Browse Prior Art Database

Improved Measure of Readability

IP.com Disclosure Number: IPCOM000117008D
Original Publication Date: 1995-Dec-01
Included in the Prior Art Database: 2005-Mar-31
Document File: 2 page(s) / 75K

Publishing Venue

IBM

Related People

Lewis, JR: AUTHOR

Abstract

Disclosed is a method for assessing the readability of passages of text, in which semantic and syntactic components are combined to form a Reading Difficulty Index. The semantic component is based on a count of infrequent words, while the syntactic component is based on counting sentence structures that require trace processing.

This text was extracted from an ASCII text file.
This is the abbreviated version, containing approximately 52% of the total text.
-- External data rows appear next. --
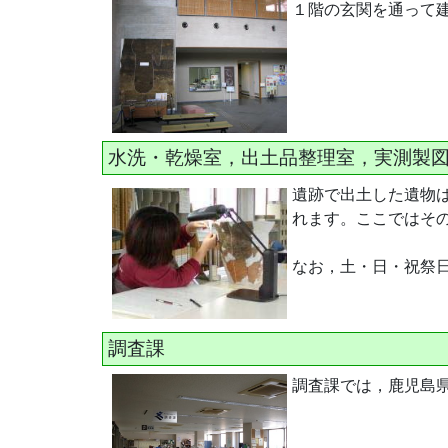
１階の玄関を通って
水洗・乾燥室，出土品整理室，実測製
遺跡で出土した遺物
れます。ここではそ
なお，土・日・祝祭
調査課
調査課では，鹿児島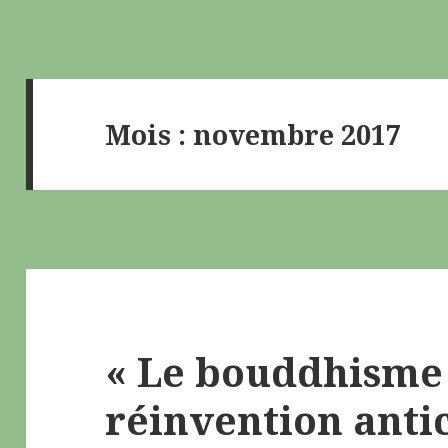
Mois : novembre 2017
« Le bouddhisme
réinvention anti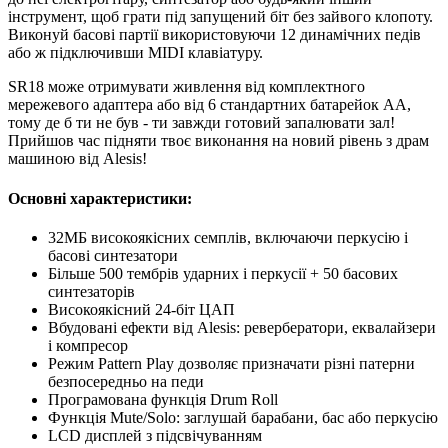
інструмент, щоб грати під запущений біт без зайвого клопоту.
Виконуй басові партії використовуючи 12 динамічних педів
або ж підключивши MIDI клавіатуру.
SR18 може отримувати живлення від комплектного
мережевого адаптера або від 6 стандартних батарейок АА,
тому де б ти не був - ти завжди готовий запалювати зал!
Прийшов час підняти твоє виконання на новий рівень з драм
машиною від Alesis!
Основні характеристики:
32МБ високоякісних семплів, включаючи перкусію і
басові синтезатори
Більше 500 тембрів ударних і перкусії + 50 басових
синтезаторів
Високоякісний 24-біт ЦАП
Вбудовані ефекти від Alesis: ревербератори, еквалайзери
і компресор
Режим Pattern Play дозволяє призначати різні патерни
безпосередньо на педи
Програмована функція Drum Roll
Функція Mute/Solo: заглушай барабани, бас або перкусію
LCD дисплей з підсвічуванням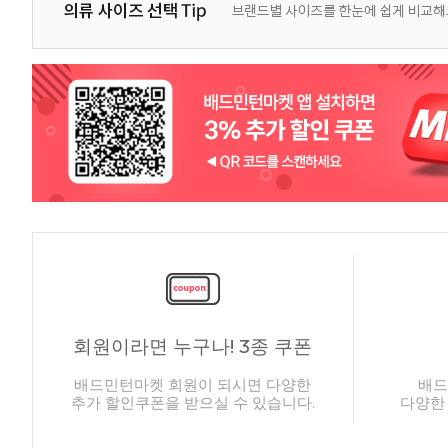
회원이라면 누구나! 3종 쿠폰
배드민턴마켓 회원이 되시면 다양한
배드
추가 할인쿠폰을 받으실 수 있습니다.
다양한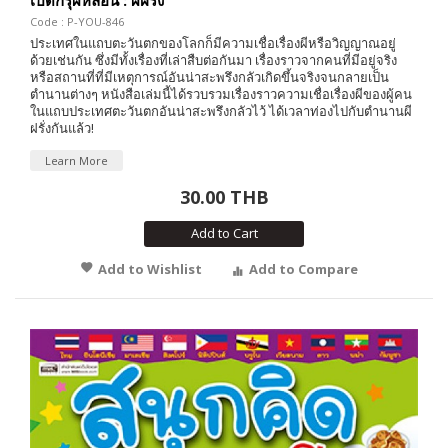
เปิดกรุผีหลอน : ผีฝรั่ง
Code : P-YOU-846
ประเทศในแถบตะวันตกของโลกก็มีความเชื่อเรื่องผีหรือวิญญาณอยู่
ด้วยเช่นกัน ซึ่งมีทั้งเรื่องที่เล่าสืบต่อกันมา เรื่องราวจากคนที่มีอยู่จริง
หรือสถานที่ที่มีเหตุการณ์อันน่าสะพรึงกลัวเกิดขึ้นจริงจนกลายเป็น
ตำนานต่างๆ หนังสือเล่มนี้ได้รวบรวมเรื่องราวความเชื่อเรื่องผีของผู้คน
ในแถบประเทศตะวันตกอันน่าสะพรึงกลัวไว้ ได้เวลาท่องไปกับตำนานผี
ฝรั่งกันแล้ว!
Learn More
30.00 THB
Add to Cart
Add to Wishlist
Add to Compare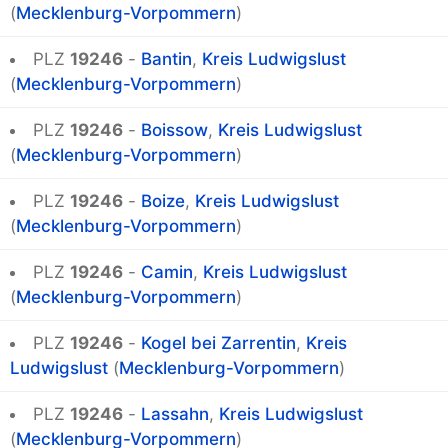
(
Mecklenburg-Vorpommern
)
PLZ
19246
-
Bantin
,
Kreis Ludwigslust
(
Mecklenburg-Vorpommern
)
PLZ
19246
-
Boissow
,
Kreis Ludwigslust
(
Mecklenburg-Vorpommern
)
PLZ
19246
-
Boize
,
Kreis Ludwigslust
(
Mecklenburg-Vorpommern
)
PLZ
19246
-
Camin
,
Kreis Ludwigslust
(
Mecklenburg-Vorpommern
)
PLZ
19246
-
Kogel bei Zarrentin
,
Kreis
Ludwigslust
(
Mecklenburg-Vorpommern
)
PLZ
19246
-
Lassahn
,
Kreis Ludwigslust
(
Mecklenburg-Vorpommern
)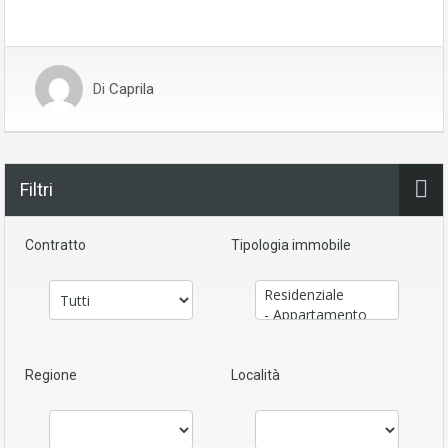
Di
Caprila
Filtri
Contratto
Tipologia immobile
Regione
Località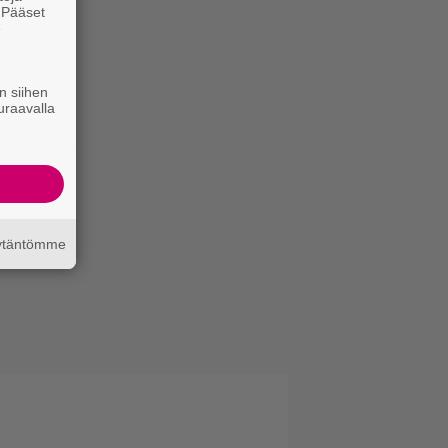
. Pääset
e
n siihen
uraavalla
äytäntömme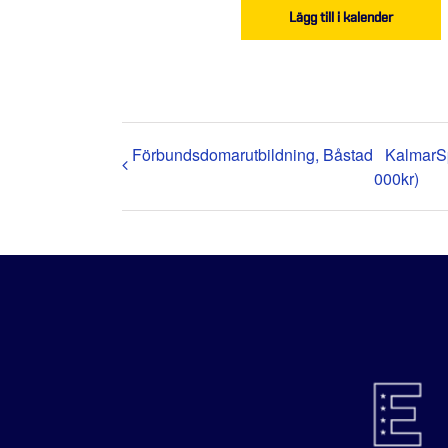
Lägg till i kalender
Förbundsdomarutbildning, Båstad
KalmarS
000kr)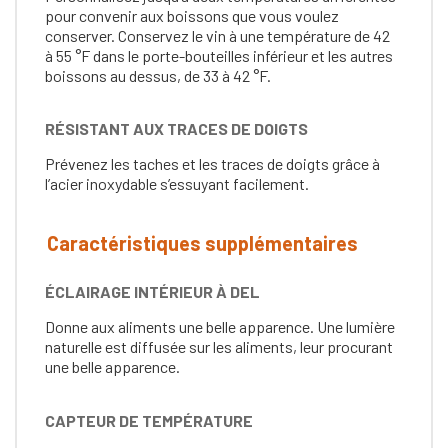
pour convenir aux boissons que vous voulez
conserver. Conservez le vin à une température de 42
à 55 °F dans le porte-bouteilles inférieur et les autres
boissons au dessus, de 33 à 42 °F.
RÉSISTANT AUX TRACES DE DOIGTS
Prévenez les taches et les traces de doigts grâce à
l’acier inoxydable s’essuyant facilement.
Caractéristiques supplémentaires
ÉCLAIRAGE INTÉRIEUR À DEL
Donne aux aliments une belle apparence. Une lumière
naturelle est diffusée sur les aliments, leur procurant
une belle apparence.
CAPTEUR DE TEMPÉRATURE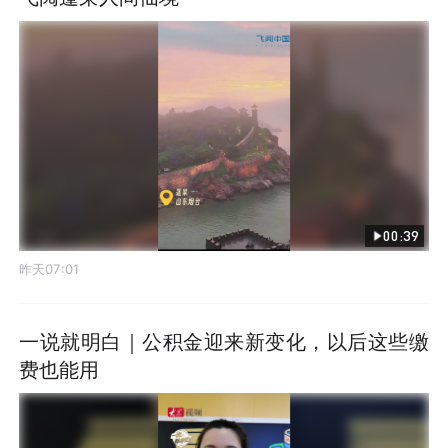
00:39
昨天07:01
一说就明白｜公积金迎来新变化，以后这些缴
费也能用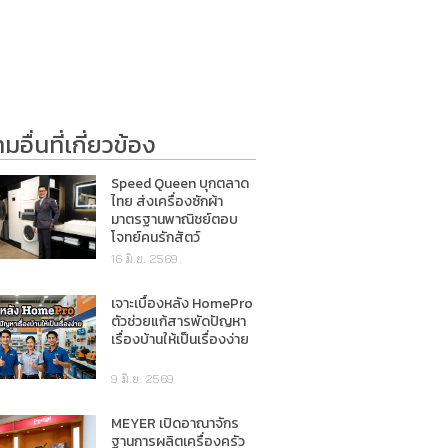
อื่นที่เกี่ยวข้อง
Speed Queen บุกตลาด
ไทย ส่งเครื่องซักผ้า
มาตรฐานพาณิชย์ตอบ
โจทย์คนรักสัตว์
16 มิ.ย. 2569
เจาะเบื้องหลัง HomePro
ตัวช่วยแก้สารพัดปัญหา
เรื่องบ้านให้เป็นเรื่องง่าย
9 มิ.ย. 2569
MEYER เปิดอาณาจักร
ฐานการผลิตเครื่องครัว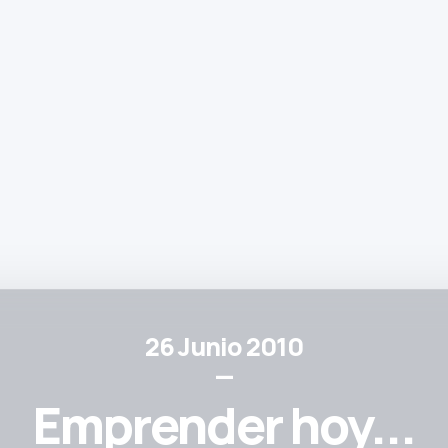
26 Junio 2010
—
Emprender hoy...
Improved Measure of Readability

      Disclosed is a method for assessing the readability of passages
of text, in which semantic and syntactic components are combined to
form a Reading Difficulty Index.  The semantic component is based on
a count of infrequent words, while the syntactic component is based
on counting sentence structures that require trace processing.

      Virtually all conventional methods for assessing the
readability of a passage are based on combinations of a semantic
component, derived from the lengths of words in the passage, and a
syntactic component, derived from the lengths of sentences in the
passage.  On the other hand, research among readers of computer user
guides has shown that reader satisfaction corresponds more closely
with an alternative readability measure, known as the "Cloudiness
Count," which is based on a combination of a semantic component
derived from counting words within a lexicon of "empty" words, and a
syntactic component, based on the number of verbs in the passive
tense.  In this context, "empty words" are examples of a special
group of infrequently-used words, sometimes called "abstract" words,
which often appear in business and technical writing without
substantial meaningful content, such as "system" and "documentation."
Such words appear rarely in other forms of English writing and
speech.

      Furthermore, research consistently shows that it is harder for
people to extract the meaning from a passive sentence than from its
active counterpart, having the familiar sequence of subject, verb,
and object, as in "The boy chased the girl."  In a passive sentence,
the object is followed by a verb showing the passive morphology, in
which the past tense of the verb is preceded by an appropriate
conjugation of the infinitive "to be."  This verb is optionally
followed by the subject.  It is believed that passive sentences are
harder to process than active sentences because a reader or listene...